At the risk of making a statement that future events invalidate once again, it seems that kickboxing has achieved a level of financial stability and exposure that for the time being brings optimism back to the kickboxing game. This development could not come at a more vital time for the combat sports market as a particularly dismal year of fighter injuries and now, two card cancellations, have left MMA fans without the big caliber fights that they have wanted. MMA is at a low point for the moment, affording kickboxing the most important opportunity that it has had in years.

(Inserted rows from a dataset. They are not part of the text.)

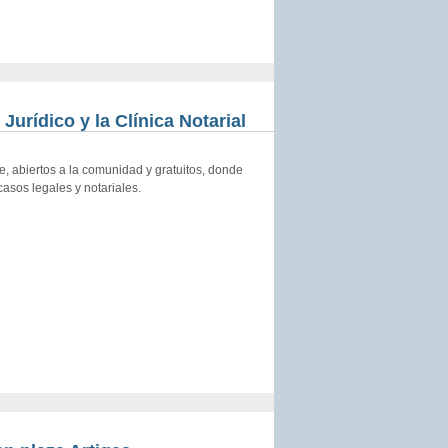
Jurídico y la Clínica Notarial
, abiertos a la comunidad y gratuitos, donde
casos legales y notariales.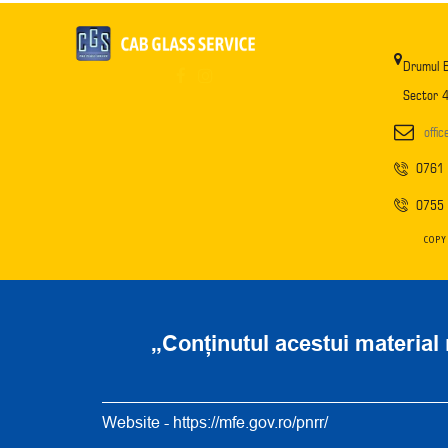
Drumul B
Sector 4
offi
0761
0755
COPY
„Conținutul acestui material 
Website -
https://mfe.gov.ro/pnrr/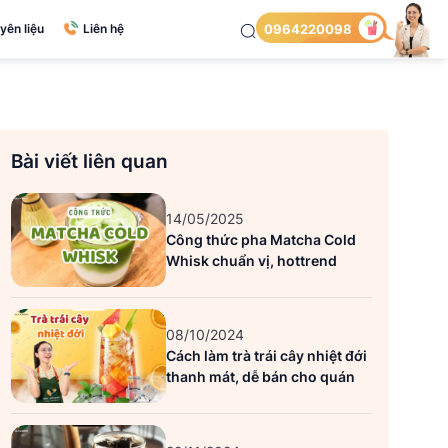
yên liệu
Liên hệ
0964220098
Bài viết liên quan
14/05/2025
Công thức pha Matcha Cold
Whisk chuẩn vị, hottrend
08/10/2024
Cách làm trà trái cây nhiệt đới
thanh mát, dễ bán cho quán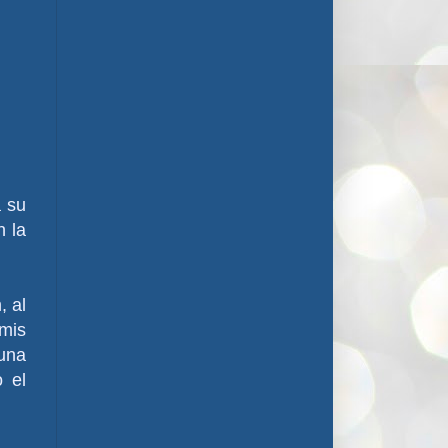
a su
n la
, al
 mis
 una
 el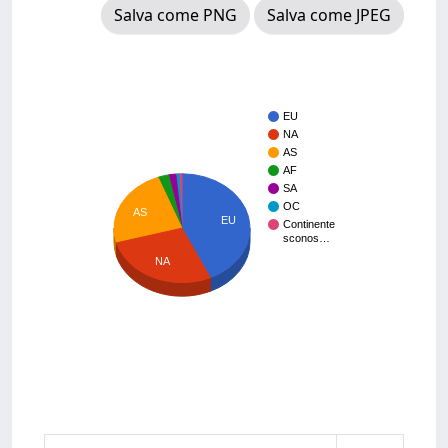
Salva come PNG
Salva come JPEG
EU
NA
AS
AF
SA
OC
AS
EU
Continente
sconos…
NA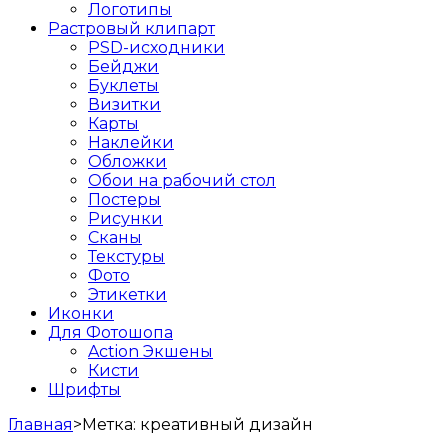
Логотипы
Растровый клипарт
PSD-исходники
Бейджи
Буклеты
Визитки
Карты
Наклейки
Обложки
Обои на рабочий стол
Постеры
Рисунки
Сканы
Текстуры
Фото
Этикетки
Иконки
Для Фотошопа
Action Экшены
Кисти
Шрифты
Главная
>
Метка:
креативный дизайн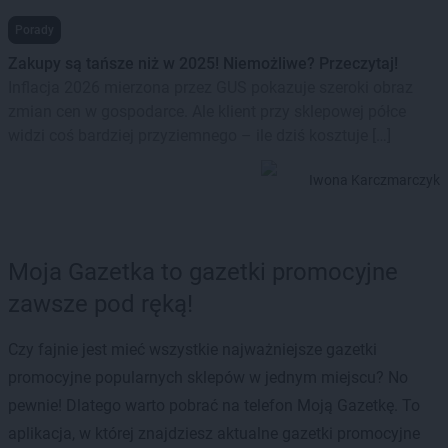
Porady
Zakupy są tańsze niż w 2025! Niemożliwe? Przeczytaj!
Inflacja 2026 mierzona przez GUS pokazuje szeroki obraz
zmian cen w gospodarce. Ale klient przy sklepowej półce
widzi coś bardziej przyziemnego – ile dziś kosztuje […]
Iwona Karczmarczyk
Moja Gazetka to gazetki promocyjne
zawsze pod ręką!
Czy fajnie jest mieć wszystkie najważniejsze gazetki
promocyjne popularnych sklepów w jednym miejscu? No
pewnie! Dlatego warto pobrać na telefon Moją Gazetkę. To
aplikacja, w której znajdziesz aktualne gazetki promocyjne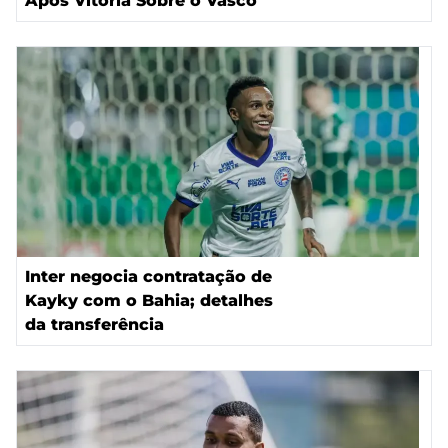
Após Vitória Sobre o Vasco
Inter negocia contratação de
Kayky com o Bahia; detalhes
da transferência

To emphatically oversimplify, fight fans want action, they want to see high intensity fights, stunning knockouts, and world class technique, all things which kickboxing can deliver in spades and which for the moment, MMA is not delivering. It's Showtime has demonstrated during its tenure that some of the most exciting fights can be made with a fairly minimal investment of resources, and K-1 proved that yet again during its Los Angeles show. This show featured one of the most violent knockouts of the year among other very action-packed fights. While this show was not without its missteps, particularly the pay-per-view, it demonstrated the raw ability of kickboxing to entertain for hours. With SpikeTV now in a position to promote and air K-1, the opportunity exists for kickboxing to achieve the gains that the UFC did during its run.
Fight fans also want superstars, who will emerge from this process and who already fill the Glory rosters. Fans can look forward to seeing Daniel Ghita one day colliding with the likes of Tyrone Spong, Semmy Schilt, Errol Zimmerman, and Gokhan Saki--of seeing the likes of Robin van Roosmalen, Artur Kyshenko, and Andy Souwer clash with the technically flawless Giorgio Petrosyan. Rather than dealing with a saturated market of crumbling cards, fight fans should expect a packed competition between the world's best, all under one roof.
The fighting talent in kickboxing has never gone away and is constantly discovering new challengers. The real question is whether the people in charge have the ability and professionalism to run a business, and that remains to be seen. If all goes according to plan, expect kickboxing to make an impact in 2013.